Les départs à la retraite des professeurs plus anciens ne sont pas étrangers à cette réorientation dans les domaines de recherche. De nouvelles perspectives apparaissent lors de l’engagement de jeunes enseignants. Car si, traditionnellement, le successeur d’un professeur était son « poulain » ou du moins quelqu’un partageant la même approche, ce lien est beaucoup plus ténu aujourd’hui et les procédures de recrutement sont de plus en plus ouvertes, avec une mise en concurrence internationale.
« D’après moi, le principal verrou à la modification des cursus est que l’on doit faire évoluer les cours avec des enseignants qui sont là et qui ont leur opinion, décrit Frédéric Debaste, président de l’École de bioingénierie de Bruxelles (ULB). On nomme un professeur à un moment donné pour donner une certaine charge de cours, puis les besoins évoluent et on ne peut pas dire qu’on va en engager un autre pour le remplacer. » Il admet qu’il faudrait davantage de flexibilité dans l’attribution des cours pour avoir un ensemble cohérent dans l’enseignement.
Des profs de 30 ans
Pour autant, il lui semble sain que tous ses collègues n’aient pas forcément la même opinion. « Il restera des cours à l’ancienne car il y aura toujours des profs de 40 et de 60 ans à l’université, tout comme il y aura toujours des médecins ou des avocats de 40 et de 60 ans dans la société, c’est la vie. Si on veut absolument que ça soit hyper moderne, on n’a qu’à mettre que des profs de 30 ans à l’université… », ironise Philippe Baret, professeur à la Faculté des bioingénieurs de l’UCLouvain.
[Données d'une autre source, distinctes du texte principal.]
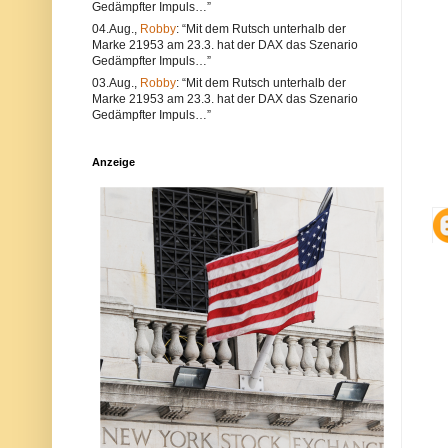
Gedämpfter Impuls…”
e
l
a
t
04.Aug.,
Robby
: “Mit dem Rutsch unterhalb der
l
e
Marke 21953 am 23.3. hat der DAX das Szenario
s
r
Gedämpfter Impuls…”
a
n
u
a
03.Aug.,
Robby
: “Mit dem Rutsch unterhalb der
c
t
Marke 21953 am 23.3. hat der DAX das Szenario
h
i
Gedämpfter Impuls…”
V
v
e
s
r
i
Anzeige
s
n
t
d
ö
d
s
i
s
e
e
P
g
o
e
s
g
t
e
a
n
u
d
c
i
h
e
a
N
u
e
f
t
d
i
e
q
r
u
P
e
l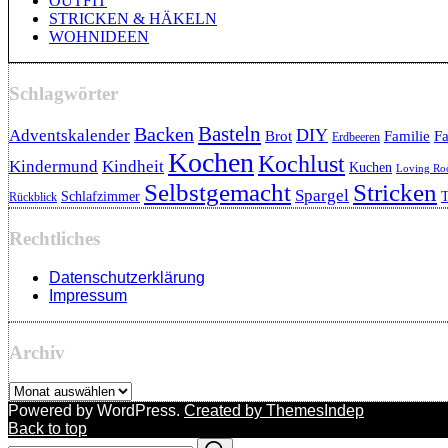
OUTFIT
STRICKEN & HÄKELN
WOHNIDEEN
Schlagwörter
Backen
Basteln
DIY
Adventskalender
Brot
Familie
Fa
Erdbeeren
Kochen
Kochlust
Kindermund
Kindheit
Kuchen
Loving R
Selbstgemacht
Stricken
Spargel
Schlafzimmer
T
Rückblick
Rechtliches
Datenschutzerklärung
Impressum
Archiv
Archiv
Powered by WordPress.
Created by ThemesIndep
Back to top
Search
Search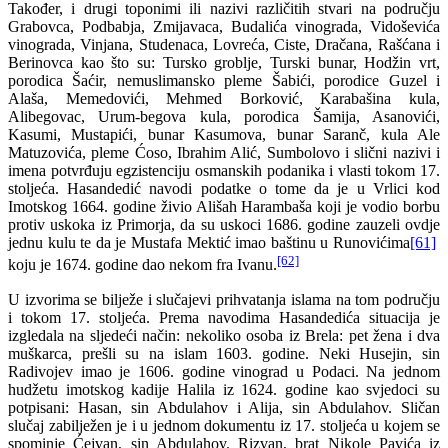
Također, i drugi toponimi ili nazivi različitih stvari na području
Grabovca, Podbabja, Zmijavaca, Budalića vinograda, Vidoševića
vinograda, Vinjana, Studenaca, Lovreća, Ciste, Dračana, Rašćana i
Berinovca kao što su: Tursko groblje, Turski bunar, Hodžin vrt,
porodica Šaćir, nemuslimansko pleme Šabići, porodice Guzel i
Alaša, Memedovići, Mehmed Borković, Karabašina kula,
Alibegovac, Urum-begova kula, porodica Šamija, Asanovići,
Kasumi, Mustapići, bunar Kasumova, bunar Saranč, kula Ale
Matuzovića, pleme Ćoso, Ibrahim Alić, Sumbolovo i slični nazivi i
imena potvrđuju egzistenciju osmanskih podanika i vlasti tokom 17.
stoljeća. Hasandedić navodi podatke o tome da je u Vrlici kod
Imotskog 1664. godine živio Ališah Harambaša koji je vodio borbu
protiv uskoka iz Primorja, da su uskoci 1686. godine zauzeli ovdje
jednu kulu te da je Mustafa Mektić imao baštinu u Runovićima
[61]
[62]
koju je 1674. godine dao nekom fra Ivanu.
U izvorima se bilježe i slučajevi prihvatanja islama na tom području
i tokom 17. stoljeća. Prema navodima Hasandedića situacija je
izgledala na sljedeći način: nekoliko osoba iz Brela: pet žena i dva
muškarca, prešli su na islam 1603. godine. Neki Husejin, sin
Radivojev imao je 1606. godine vinograd u Podaci. Na jednom
hudžetu imotskog kadije Halila iz 1624. godine kao svjedoci su
potpisani: Hasan, sin Abdulahov i Alija, sin Abdulahov. Sličan
slučaj zabilježen je i u jednom dokumentu iz 17. stoljeća u kojem se
spominje Ćejvan, sin Abdulahov. Rizvan, brat Nikole Pavića iz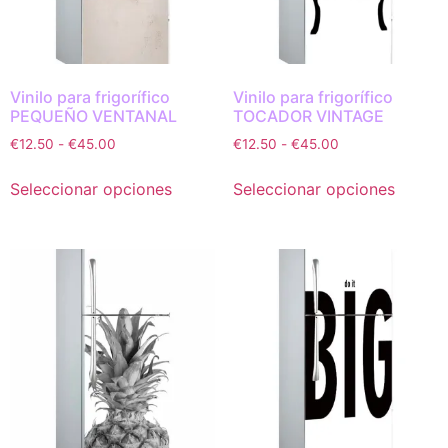
Vinilo para frigorífico
Vinilo para frigorífico
PEQUEÑO VENTANAL
TOCADOR VINTAGE
€
12.50
-
€
45.00
€
12.50
-
€
45.00
Seleccionar opciones
Seleccionar opciones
Ce chapitre 1 – dont vous avez pu lire 30% en accès libre – fait partie de notre enquête «Les profs à côté de la fac !» est à la une du 12° numéro de Tchak (hiver 22-23). Elle donne la parole aux étudiants, aux professeurs, aux autorités facultaires. Elle comporte cinq chapitres :
1. Témoignages : les étudiants déplorent des cours trop centrés
sur l’aspect technique et le productivisme.
2.Analyse : les freins qui bloquent l’évolution des cursus.
3.Focus : master en agroécologie, une filière sans véritable soutien.
4.Interview : « Beaucoup de profs n’ont pas fait de mutation mentale ».
5.Regard : la fronde s’étend également aux facs de sciences-économques.
[1] Université Libre de Bruxelles.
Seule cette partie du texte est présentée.